Saved data entries:
....................

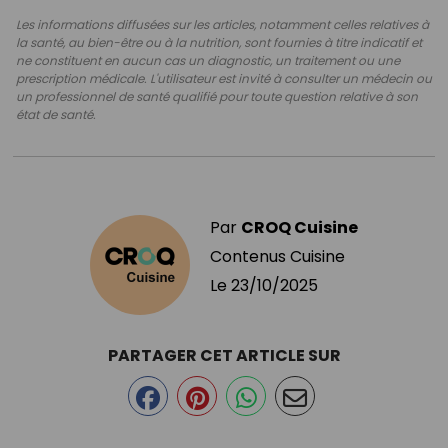
Les informations diffusées sur les articles, notamment celles relatives à
la santé, au bien-être ou à la nutrition, sont fournies à titre indicatif et
ne constituent en aucun cas un diagnostic, un traitement ou une
prescription médicale. L'utilisateur est invité à consulter un médecin ou
un professionnel de santé qualifié pour toute question relative à son
état de santé.
Par
CROQ Cuisine
Contenus Cuisine
Le
23/10/2025
PARTAGER CET ARTICLE SUR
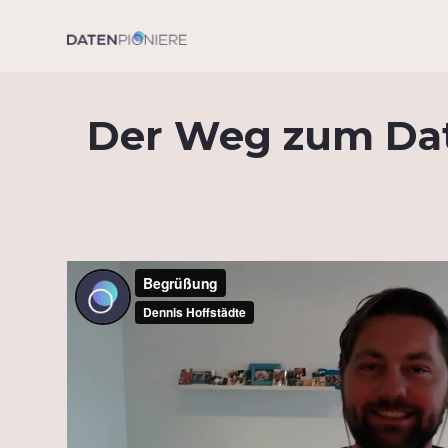
Der Weg zum Dat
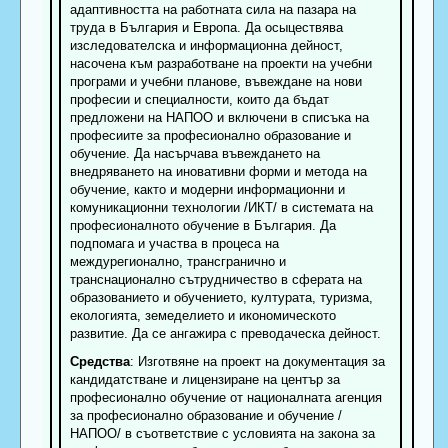
адаптивността на работната сила на пазара на
труда в България и Европа. Да осыцествява
изследователска и информационна дейност,
насочена към разработване на проекти на учебни
програми и учебни планове, въвеждане на нови
професии и специалности, които да бъдат
предложени на НАПОО и включени в списъка на
професиите за професионално образование и
обучение. Да насърчава въвеждането на
внедряването на иновативни форми и метода на
обучение, както и модерни информационни и
комуникационни технологии /ИКТ/ в системата на
професионалното обучение в България. Да
подпомага и участва в процеса на
междурегионално, трансгранично и
транснационално сътрудничество в сферата на
образованието и обучението, културата, туризма,
екологията, земеделието и икономическото
развитие. Да се ангажира с преводаческа дейност.
Средства
: Изготвяне на проект на документация за
кандидатстване и лицензиране на център за
професионално обучение от националната агенция
за професионално образование и обучение /
НАПОО/ в съответствие с условията на закона за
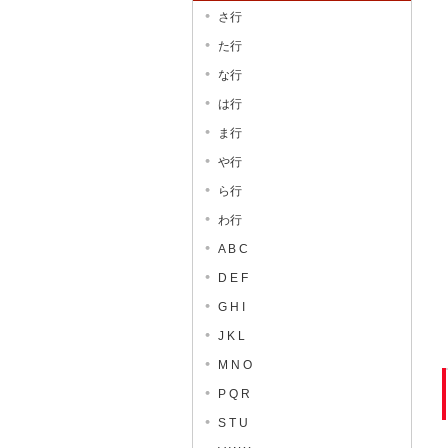
さ行
た行
な行
は行
ま行
や行
ら行
わ行
A B C
D E F
G H I
J K L
M N O
P Q R
S T U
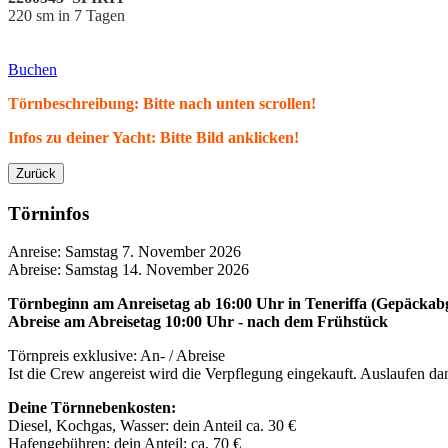
220 sm in 7 Tagen
Buchen
Törnbeschreibung: Bitte nach unten scrollen!
Infos zu deiner Yacht: Bitte Bild anklicken!
Zurück
Törninfos
Anreise: Samstag 7. November 2026
Abreise: Samstag 14. November 2026
Törnbeginn
am Anreisetag ab 16:00 Uhr in
Teneriffa
(Gepäckabg
Abreise am Abreisetag 10:00 Uhr - nach dem Frühstück
Törnpreis exklusive: An- / Abreise
Ist die Crew angereist wird die Verpflegung eingekauft. Auslaufen 
Deine Törnnebenkosten:
Diesel, Kochgas, Wasser: dein Anteil ca. 30 €
Hafengebühren: dein Anteil: ca. 70 €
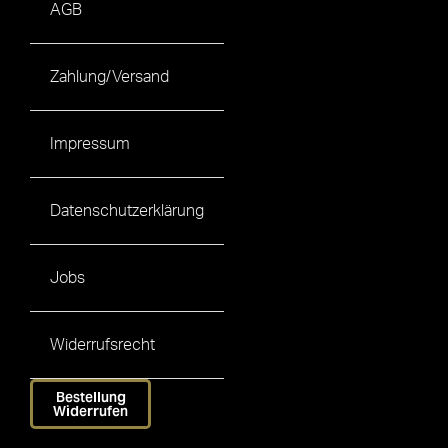
AGB
Zahlung/Versand
Impressum
Datenschutzerklärung
Jobs
Widerrufsrecht
Bestellung
Widerrufen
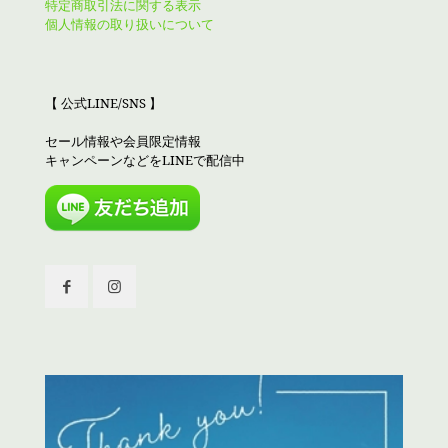
特定商取引法に関する表示
個人情報の取り扱いについて
【 公式LINE/SNS 】
セール情報や会員限定情報
キャンペーンなどをLINEで配信中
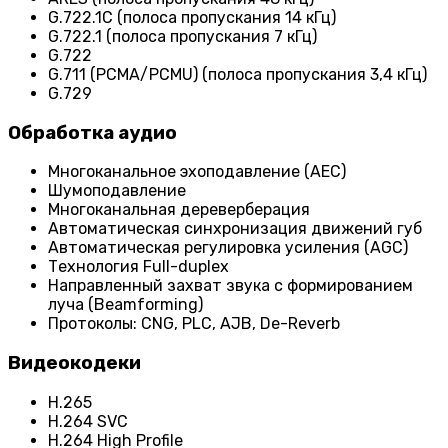
G.722.1C (полоса пропускания 14 кГц)
G.722.1 (полоса пропускания 7 кГц)
G.722
G.711 (PCMA/PCMU) (полоса пропускания 3,4 кГц)
G.729
Обработка аудио
Многоканальное эхоподавление (AEC)
Шумоподавление
Многоканальная дереверберация
Автоматическая синхронизация движений губ
Автоматическая регулировка усиления (AGC)
Технология Full-duplex
Направленный захват звука с формированием
луча (Beamforming)
Протоколы: CNG, PLC, AJB, De-Reverb
Видеокодеки
H.265
H.264 SVC
H.264 High Profile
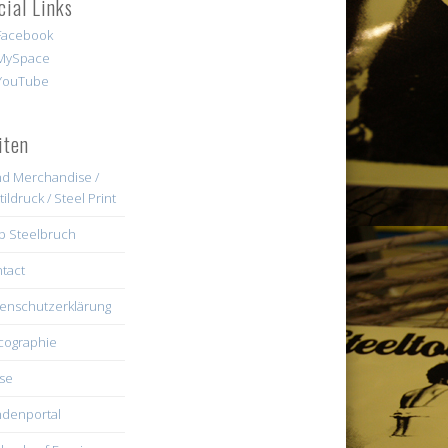
cial Links
iten
d Merchandise /
tildruck / Steel Print
b Steelbruch
tact
enschutzerklärung
cographie
se
denportal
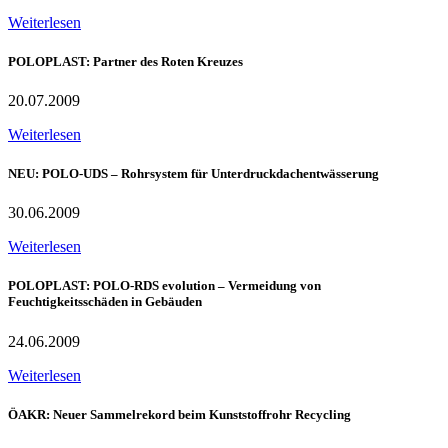
Weiterlesen
POLOPLAST: Partner des Roten Kreuzes
20.07.2009
Weiterlesen
NEU: POLO-UDS – Rohrsystem für Unterdruckdachentwässerung
30.06.2009
Weiterlesen
POLOPLAST: POLO-RDS evolution – Vermeidung von
Feuchtigkeitsschäden in Gebäuden
24.06.2009
Weiterlesen
ÖAKR: Neuer Sammelrekord beim Kunststoffrohr Recycling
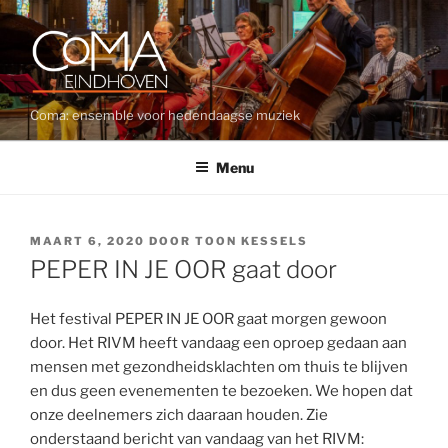
Ga
naar
de
inhoud
Coma: ensemble voor hedendaagse muziek
Menu
GEPLAATST
MAART 6, 2020
DOOR
TOON KESSELS
OP
PEPER IN JE OOR gaat door
Het festival PEPER IN JE OOR gaat morgen gewoon
door. Het RIVM heeft vandaag een oproep gedaan aan
mensen met gezondheidsklachten om thuis te blijven
en dus geen evenementen te bezoeken. We hopen dat
onze deelnemers zich daaraan houden. Zie
onderstaand bericht van vandaag van het RIVM:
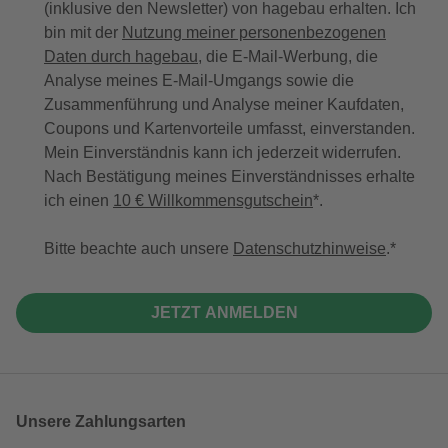
(inklusive den Newsletter) von hagebau erhalten. Ich
bin mit der
Nutzung meiner personenbezogenen
Daten durch hagebau
, die E-Mail-Werbung, die
Analyse meines E-Mail-Umgangs sowie die
Zusammenführung und Analyse meiner Kaufdaten,
Coupons und Kartenvorteile umfasst, einverstanden.
Mein Einverständnis kann ich jederzeit widerrufen.
Nach Bestätigung meines Einverständnisses erhalte
ich einen
10 € Willkommensgutschein
*.
Bitte beachte auch unsere
Datenschutzhinweise
.
JETZT ANMELDEN
Unsere Zahlungsarten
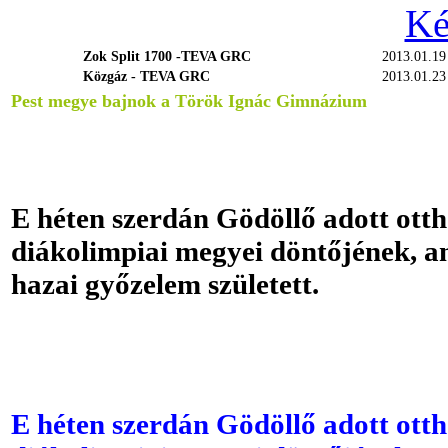
Ké
Zok Split 1700 -TEVA GRC
2013.01.1
Közgáz - TEVA GRC
2013.01.2
Pest megye bajnok a Török Ignác Gimnázium
E héten szerdán Gödöllő adott otth
diákolimpiai megyei döntőjének, 
hazai győzelem született.
E héten szerdán Gödöllő adott otth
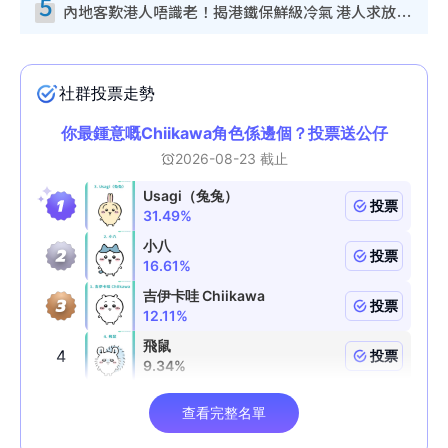
5
內地客歎港人唔識老！揭港鐵保鮮級冷氣 港人求放過：咪投訴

....................

- [To do]: From the line holding "ÖAKR: Neuer Sammelrekord" to the line holding "mensen met gezondheidsklachten", both included, retype the entries above exactly and drop the pictures.

- [Exercise result]:
ÖAKR: Neuer Sammelrekord beim Kunststoffrohr Recycling
Ga
naar
de
inhoud
Coma: ensemble voor hedendaagse muziek
Menu
GEPLAATST
MAART 6, 2020
DOOR
TOON KESSELS
OP
PEPER IN JE OOR gaat door
Het festival PEPER IN JE OOR gaat morgen gewoon
door. Het RIVM heeft vandaag een oproep gedaan aan
mensen met gezondheidsklachten om thuis te blijven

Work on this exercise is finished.